25 years of Mardi Gras and he’s too weak this year to go to the parades, so we end up at a booth at the Chimes by LSU drinking pots of coffee and eating all the appetizers on the menu instead of ordering dinner. He tells me that they’re busy trying to cure him of his addiction to pain pills, a kind of a twelve step program when he only has maybe two or three faltering painful footsteps left and somehow we both laugh at this. In between mouth fulls of cheese sticks and fried boudin balls, he asks me to write his eulogy. I have known him forever and I‘ll know him forever and I don‘t want to say goodbye. (Not while he is still alive)He was and is my very best friend, a sister, a soul mate. He tells me that they say he has less than six months to live. And I don't tell him, but I know that everyday for the rest of my life will always be like the day after Mardi Gras without Gary, my life will be like a whole month of Ash Wednesdays.
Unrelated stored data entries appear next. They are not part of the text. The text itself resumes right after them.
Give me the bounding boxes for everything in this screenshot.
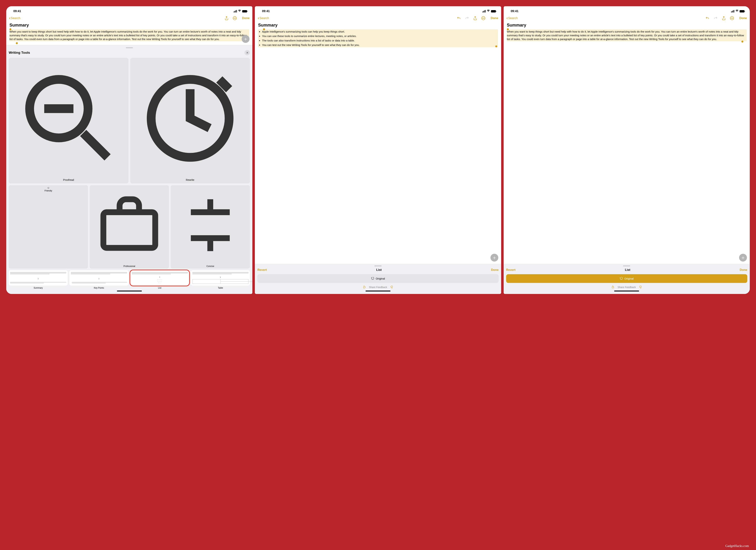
screenshot-triptych: 09:41 ‹ Search Done xyxy=(6,6,750,294)
note-title: Summary xyxy=(6,22,252,29)
list-item[interactable]: You can test out the new Writing Tools f… xyxy=(262,43,498,47)
share-icon[interactable] xyxy=(721,16,726,20)
wifi-icon xyxy=(735,10,739,13)
add-button[interactable]: ＋ xyxy=(490,254,498,262)
list-item[interactable]: Apple Intelligence's summarizing tools c… xyxy=(262,29,498,34)
add-button[interactable]: ＋ xyxy=(242,35,250,43)
note-title: Summary xyxy=(255,22,501,29)
more-icon[interactable] xyxy=(481,16,486,20)
original-button[interactable]: Original xyxy=(257,274,498,283)
battery-icon xyxy=(242,10,247,12)
nav-bar: ‹ Search Done xyxy=(504,14,750,22)
nav-bar: ‹ Search Done xyxy=(6,14,252,22)
redo-icon xyxy=(465,16,469,20)
close-button[interactable]: ✕ xyxy=(245,50,250,55)
back-button[interactable]: ‹ Search xyxy=(258,16,456,20)
note-body[interactable]: When you want to keep things short but n… xyxy=(6,29,252,45)
thumbs-up-icon[interactable] xyxy=(363,285,366,289)
add-button[interactable]: ＋ xyxy=(739,254,747,262)
share-icon[interactable] xyxy=(224,16,229,20)
phone-screen-3: 09:41 ‹ Search xyxy=(504,6,750,294)
format-list-button[interactable]: ↓ • ———• ———• —— List xyxy=(130,270,189,289)
chevron-left-icon: ‹ xyxy=(258,16,259,20)
panel-title: Writing Tools xyxy=(9,51,30,55)
status-bar: 09:41 xyxy=(6,6,252,14)
svg-point-10 xyxy=(484,18,484,18)
svg-point-14 xyxy=(733,18,733,18)
concise-icon xyxy=(171,186,249,265)
rewrite-button[interactable]: Rewrite xyxy=(130,58,250,183)
status-time: 09:41 xyxy=(262,9,270,13)
selection-handle-end[interactable] xyxy=(741,41,743,43)
battery-icon xyxy=(491,10,496,12)
result-done-button[interactable]: Done xyxy=(740,268,747,272)
selection-handle-start[interactable] xyxy=(9,28,11,30)
selection-handle-end[interactable] xyxy=(495,45,497,47)
chevron-left-icon: ‹ xyxy=(506,16,508,20)
redo-icon xyxy=(713,16,718,20)
list-item[interactable]: You can use these tools to summarize ent… xyxy=(262,34,498,38)
more-icon[interactable] xyxy=(232,16,237,20)
svg-point-3 xyxy=(235,18,236,18)
professional-button[interactable]: Professional xyxy=(90,185,169,269)
done-button[interactable]: Done xyxy=(242,16,250,20)
share-feedback-label[interactable]: Share Feedback xyxy=(369,286,387,289)
arrow-down-icon: ↓ xyxy=(132,275,188,278)
status-bar: 09:41 xyxy=(504,6,750,14)
thumbs-down-icon[interactable] xyxy=(639,285,642,289)
list-item[interactable]: The tools can also transform instruction… xyxy=(262,38,498,43)
result-done-button[interactable]: Done xyxy=(491,268,499,272)
selection-handle-end[interactable] xyxy=(16,42,18,44)
panel-grabber[interactable] xyxy=(126,47,133,48)
share-icon[interactable] xyxy=(473,16,477,20)
format-keypoints-button[interactable]: ↓ Key Points xyxy=(69,270,128,289)
concise-button[interactable]: Concise xyxy=(171,185,250,269)
status-icons xyxy=(234,10,247,13)
feedback-row: Share Feedback xyxy=(257,285,498,289)
result-panel: Revert List Done Original Share Feedback xyxy=(504,264,750,294)
panel-grabber[interactable] xyxy=(374,265,382,266)
share-feedback-label[interactable]: Share Feedback xyxy=(618,286,636,289)
home-indicator[interactable] xyxy=(614,291,639,291)
status-bar: 09:41 xyxy=(255,6,501,14)
phone-screen-2: 09:41 ‹ Search xyxy=(255,6,501,294)
svg-point-2 xyxy=(235,18,235,18)
note-title: Summary xyxy=(504,22,750,29)
undo-icon[interactable] xyxy=(705,16,710,20)
note-paragraph[interactable]: When you want to keep things short but n… xyxy=(507,29,747,41)
revert-button[interactable]: Revert xyxy=(506,268,516,272)
note-body[interactable]: Apple Intelligence's summarizing tools c… xyxy=(255,29,501,264)
proofread-button[interactable]: Proofread xyxy=(9,58,128,183)
back-button[interactable]: ‹ Search xyxy=(506,16,705,20)
panel-grabber[interactable] xyxy=(623,265,630,266)
home-indicator[interactable] xyxy=(117,291,142,291)
svg-point-12 xyxy=(731,18,731,18)
arrow-down-icon: ↓ xyxy=(71,277,127,280)
back-button[interactable]: ‹ Search xyxy=(9,16,224,20)
svg-point-1 xyxy=(234,18,234,18)
done-button[interactable]: Done xyxy=(491,16,498,20)
svg-rect-6 xyxy=(103,212,155,248)
note-body[interactable]: When you want to keep things short but n… xyxy=(504,29,750,264)
thumbs-up-icon[interactable] xyxy=(611,285,614,289)
note-bullet-list[interactable]: Apple Intelligence's summarizing tools c… xyxy=(258,29,498,47)
done-button[interactable]: Done xyxy=(739,16,747,20)
revert-icon xyxy=(620,277,623,280)
status-time: 09:41 xyxy=(13,9,21,13)
selection-handle-start[interactable] xyxy=(507,28,509,30)
note-paragraph[interactable]: When you want to keep things short but n… xyxy=(9,29,249,41)
format-table-button[interactable]: ↓ Table xyxy=(191,270,250,289)
status-time: 09:41 xyxy=(511,9,518,13)
revert-icon xyxy=(371,277,374,280)
format-summary-button[interactable]: ↓ Summary xyxy=(9,270,68,289)
arrow-down-icon: ↓ xyxy=(192,275,248,278)
original-button-active[interactable]: Original xyxy=(506,274,747,283)
battery-icon xyxy=(740,10,744,12)
friendly-button[interactable]: ☺ Friendly xyxy=(9,185,88,269)
thumbs-down-icon[interactable] xyxy=(390,285,393,289)
more-icon[interactable] xyxy=(730,16,734,20)
undo-icon[interactable] xyxy=(456,16,461,20)
home-indicator[interactable] xyxy=(366,291,390,291)
revert-button[interactable]: Revert xyxy=(257,268,267,272)
wifi-icon xyxy=(238,10,241,13)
So how do I go from Mardi Gras to death to Ash Wednesday to a eulogy? Before we left Gary took all his Mardi Gras stuff off the walls of his room and gave it to me and my son and we hugged goodbye a little longer just in case it was for the last time. I desperately don’t want to leave him, but I have a job, a home, and a sort of (misfit) life 400 miles away. I head west through Port Allen over the new Mississippi River bridge and finally due north. It starts to storm and I start to cry, the windshield wipers need replacing, and I can’t wipe my eyes fast enough to see, so we stop in Natchitoches. Eddie my son purchases crawfish pies, Kleenex, and wiper blades and we eat and cry and talk and do the needed repairs. Somehow I make it home over the next seven hours and I try to think of ways for him to live, and I refuse to write this damn eulogy, or say goodbye. I get home and hang up the feathers and the mask and the beads and all the pretty stuff he gave me that he’s collected over the years. It’s decorating my bedroom and I wake up in the middle of the night staring at a purple sequined mask with his face hiding somewhere behind it in my dream/wake state and with the dull nagging voice of my unconscious saying, “What will you do without him?” I don’t know. And I'm thinking that if I was there with him that I might be able to nurse him back to health, to some sort of remission, and I feel guilty and sad and angry. He took care of me for so many years. He fed me and clothed and let me stay with him when I had no place to go. He bought all my son's baby clothes years ago when we had no money. He was the best friend you could ever hope for when you were down and out. And now it's another rainy Ash Wednesday and I don't know how to help him.


Frankie (another extended family friend) died on this past Christmas Day of HIV complications. They put him in a hospital right at the end, that’s the way they do it and you’re very lucky if you don’t die out on the street or on a family member’s spare couch because hardly anyone gets treatment. So many of us are dying now of HIV, Hepatitis B or C, chemical industry related cancers, that they barely manage to dispose of our bodies, nobody can afford burials or funeral services anymore, it’s too expensive, just a quick cremation, and the ashes go to who ever loved you the most or has the most clout in the family. There’ll be no grave markers or tombstones for any of us, you’ll never know we existed at all; I don’t know if that is good or bad, it’s just the way it is right now. Whole families decimated. This is Louisiana and I can almost hear the police officer/doctor/ politician/court reporter/orderly say good riddance as they zip us up in body bags and move on the next one.